長慶天皇伝承の楢原山頂、国宝「経塚出土品」が出土
[住所]愛媛県今治市玉川町の楢原山頂
[電話]0898-22-5304 - 別宮大山祇神社

奈良原神社(ならはらじんじゃ)は、愛媛県今治市玉川町の楢原山にあった神社で、現在は別宮大山祇神社の境内社として遷座している。御朱印の有無は不明。

国宝「伊予国奈良原山経塚出土品」が楢原山頂で発見されたことで知られ、出土品は現在、町立玉川近代美術館に寄託している。

楢原山は、愛媛森林浴88ヶ所72番で、四国百山、四国百名山の一つ。「楢原山への道」として四国の道第16番。

開山は役小角。鎌倉時代から山岳修験の霊山となり、林道終点に立つ石碑に名を残す「蓮華寺」と併せ、多くの行者が常住した。

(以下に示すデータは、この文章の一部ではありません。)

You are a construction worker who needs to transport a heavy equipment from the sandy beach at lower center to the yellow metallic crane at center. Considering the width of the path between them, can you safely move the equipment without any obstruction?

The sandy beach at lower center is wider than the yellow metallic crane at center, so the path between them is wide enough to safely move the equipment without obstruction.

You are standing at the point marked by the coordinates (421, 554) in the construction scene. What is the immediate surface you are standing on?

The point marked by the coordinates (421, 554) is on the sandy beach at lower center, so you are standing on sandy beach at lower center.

当社は元々、尾根伝いに南に下った古権現山付近に「奈良原権現」として鎮座していた。

往時は西条市丹原にある興隆寺から山に分け入り、東三方ヶ森に至る尾根を伝って後、中三方ヶ森から古権現山を経て楢原山に至る修験の道も存在していた。

南北朝時代、北朝方によって都を追われた長慶天皇が、牛や馬を乗り継いで千疋峠を越え、楢原山から東三方ヶ森を通って川内の山之内へと逃れた伝承がある。

この伝承が広がり、当社は牛馬の守護神として広く崇敬を集めるようになった。

現在も県内各地に当社ゆかりの小祠が見られるという。長慶天皇はその後、久米や湯山を転戦、最後は東温市牛渕の浮嶋神社に葬られたと伝えられる。当社にも長慶天皇の御霊が合祀されている。

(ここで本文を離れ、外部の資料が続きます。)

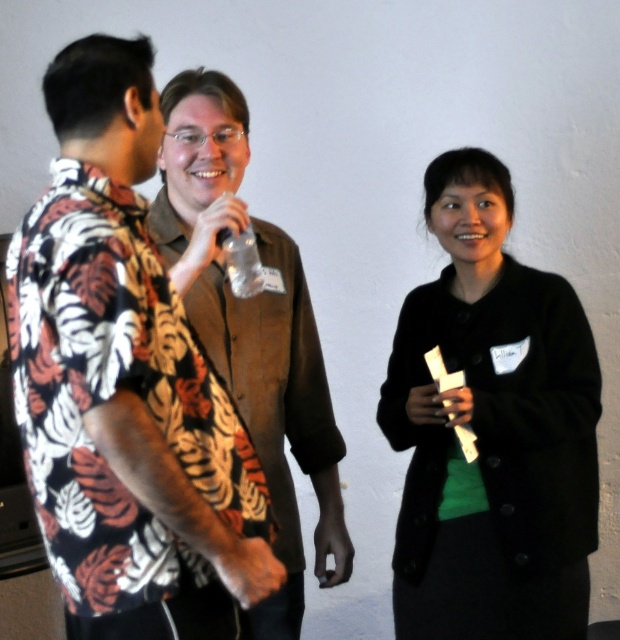 Question: Among these objects, which one is farthest from the camera?

Choices:
 (A) black matte blazer at center
 (B) clear plastic bottle at center
 (C) floral fabric shirt at left

Answer: (A)

Question: Is floral fabric shirt at left to the left of black matte blazer at center from the viewer's perspective?

Choices:
 (A) no
 (B) yes

Answer: (B)

Question: Among these points, which one is farthest from the camera?

Choices:
 (A) (472, 304)
 (B) (118, 595)

Answer: (A)

Question: Is floral fabric shirt at left thinner than brown suede shirt at center?

Choices:
 (A) yes
 (B) no

Answer: (B)

Question: Which object is farther from the camera taking this photo?

Choices:
 (A) brown suede shirt at center
 (B) clear plastic bottle at center
 (C) floral fabric shirt at left
 (D) black matte blazer at center

Answer: (D)

Question: Is floral fabric shirt at left behind black matte blazer at center?

Choices:
 (A) no
 (B) yes

Answer: (A)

当社の崇敬は昭和に入っても綿綿と続き、昭和30年代には奈良原講と呼ばれる信仰結社が400を越すほどに結成されたという。

昭和9年(1934年)夏、雨乞いのために社殿周辺の清掃が行われていた際、盛り土が崩れ、開いた穴から二重の瓶に覆われた九輪の塔が出土した。

平安時代末期の銅宝塔で、全長71.5センチ、青白磁の小壺、銅鏡、中国の古銭などの遺物も検出された。

現在「伊予国奈良原山経塚出土品」として国宝に指定されているものがこれで、現在も山頂には発掘場所を示す石碑などがある。

しかし農作業の機械化により、農村部から牛馬が姿を消すにつれ、かつての賑わいを失い、風雪にさらされた結果、栄華を誇った社殿も崩落。

別宮大山祇神社の境内社は、当社の氏子全員が離村して今治市内に移ることになったため、御分霊を勧請したもの。御祭神は奈良原神社分霊、奈良原神。

素戔嗚尊奉祀神社「全国清々会」に加盟しているとされる。楢原山頂の社は、平成13年(2001年)、鎮座1300年祭の記念行事の一環として再建され、現代に至る。